#### Exercise goal
For the entries that follow, restate word for word the line containing "410-543-4848", the line containing "Crawl Space Waterproofing", and every line that lies between them.

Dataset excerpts
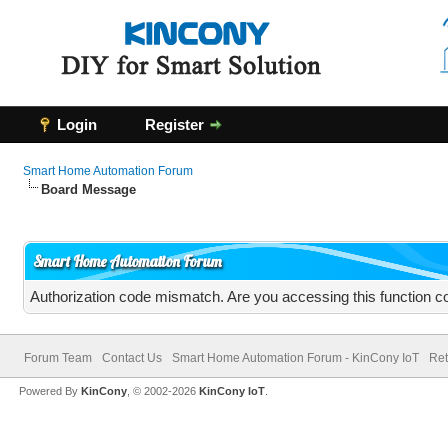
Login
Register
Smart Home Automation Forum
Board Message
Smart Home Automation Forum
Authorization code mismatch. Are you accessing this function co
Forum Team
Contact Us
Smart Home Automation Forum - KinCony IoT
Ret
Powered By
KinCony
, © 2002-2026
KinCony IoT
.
...
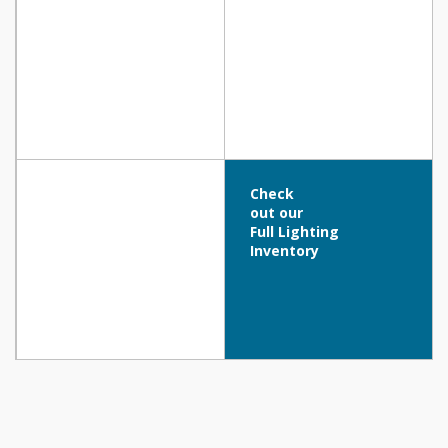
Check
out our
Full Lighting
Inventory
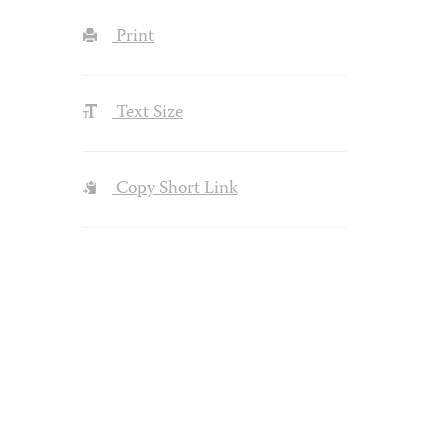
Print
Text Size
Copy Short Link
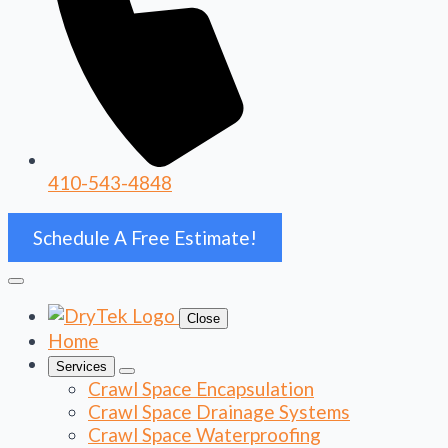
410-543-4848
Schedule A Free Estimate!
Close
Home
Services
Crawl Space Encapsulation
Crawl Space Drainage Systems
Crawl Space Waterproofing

#### Solution to this task
410-543-4848
Schedule A Free Estimate!
Close
Home
Services
Crawl Space Encapsulation
Crawl Space Drainage Systems
Crawl Space Waterproofing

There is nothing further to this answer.